Se in Inghilterra, i club versano in condizioni economiche critiche, in Germania, per statuto, i club, 50+1 appartengono ai tifosi, che hanno potere decisionale su tutto quello che riguarda il club, compreso, tanto per capirsi, anche la scelta dell’allenatore. Quindi abbiamo un modello, quello inglese (adottato anche nel nostro paese), che si basa sull’esclusione dei tifosi (l’introduzione di bandiere è severamente vietata!), e uno, quello tedesco, che vive sui propri tifosi. E gli stadi? Ecco un mito da sfatare: in Germania un solo stadio è di proprietà del club, quello del Bayern Monaco.

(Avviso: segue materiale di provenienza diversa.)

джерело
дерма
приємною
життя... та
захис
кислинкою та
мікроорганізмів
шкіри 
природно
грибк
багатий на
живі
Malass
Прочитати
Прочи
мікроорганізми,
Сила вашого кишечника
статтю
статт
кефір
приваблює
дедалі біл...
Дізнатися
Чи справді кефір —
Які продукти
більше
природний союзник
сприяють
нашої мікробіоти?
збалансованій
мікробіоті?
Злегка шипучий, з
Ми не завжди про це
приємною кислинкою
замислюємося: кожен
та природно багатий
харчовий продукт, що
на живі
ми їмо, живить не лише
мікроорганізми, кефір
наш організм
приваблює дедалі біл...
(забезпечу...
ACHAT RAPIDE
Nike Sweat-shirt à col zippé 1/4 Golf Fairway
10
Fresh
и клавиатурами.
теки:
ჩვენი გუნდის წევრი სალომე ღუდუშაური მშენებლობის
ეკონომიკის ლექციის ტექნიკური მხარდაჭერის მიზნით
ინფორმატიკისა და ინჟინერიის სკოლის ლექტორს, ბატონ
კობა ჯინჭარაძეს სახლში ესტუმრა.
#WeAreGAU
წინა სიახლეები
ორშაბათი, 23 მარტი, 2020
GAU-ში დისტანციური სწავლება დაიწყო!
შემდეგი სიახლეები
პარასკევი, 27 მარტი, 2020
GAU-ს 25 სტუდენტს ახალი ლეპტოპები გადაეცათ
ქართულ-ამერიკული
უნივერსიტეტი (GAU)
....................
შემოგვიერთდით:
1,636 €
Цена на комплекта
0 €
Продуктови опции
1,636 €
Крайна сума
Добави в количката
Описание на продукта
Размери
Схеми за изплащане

La svolta è certamente risalente al Mondiale 2006, quando la Germania è riuscita con i ricavati a discostarsi definitivamente dal calcio europeo e a ravvivare i suoi stadi riabilitando quelli caduti in disuso. In Italia, sebbene adesso ci si spertichi a far approvare leggi e far iniziare nuove costruzioni di stadi a seguito dei mondiali del ’90 ciò non avvenne (possiamo solo immaginare di chi sia il merito dell’inedia perenne che sovrasta il nostro paese da questo punto di vista). 

Infine, punto saliente del modello tedesco è un vivaio continuamente rinnovato, lo stanziamento e l’investimento di fondi per la ricerca e lo sviluppo di giovani talenti under-16, caratteristiche queste, ampiamente sottostimate nel panorama europeo. Altro slogan ricorrente è «La Bundesliga non va mica a comprare stranieri inutili». Ecco, la Germania, nel 2013, è il 4° paese al mondo come flusso di trasferimenti internazionali in entrata (345), davanti all’Italia (sesta con 304) e anche alla Spagna (nona con 264). Insomma, sarebbe bene iniziare a prendere una vera ispirazione da questo modello di calcio, archiviando il passato e facendo del nostro paese, con quella sana punta di nazionalismo, un paese che il calcio lo veda come parte della società e non branca commerciale in declino.